» **Assignment**: Only lines containing the word "Москва" are needed; pull them out of the material.

********************

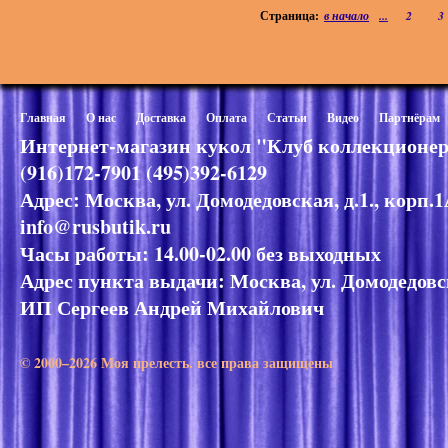
Страница:
в начало
...
2
3
Главная
О нас
Доставка
Оплата
Статьи
Видео
Партнёрам
Интернет-магазин кукол "Клуб коллекционер
(916)172-7901 (495)392-6129
Адрес: Москва, ул. Домодедовская, д.1., корп.
info@rusbutik.ru
Часы работы: 14.00-02.00 без выходных
Адрес пункта выдачи: Москва, ул. Домодедовск
ИП Сергеев Андрей Михайлович
© 2000–2026 Моя прелесть. все права защищены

********************

» **Exercise result**:
Адрес: Москва, ул. Домодедовская, д.1., корп.
Адрес пункта выдачи: Москва, ул. Домодедовск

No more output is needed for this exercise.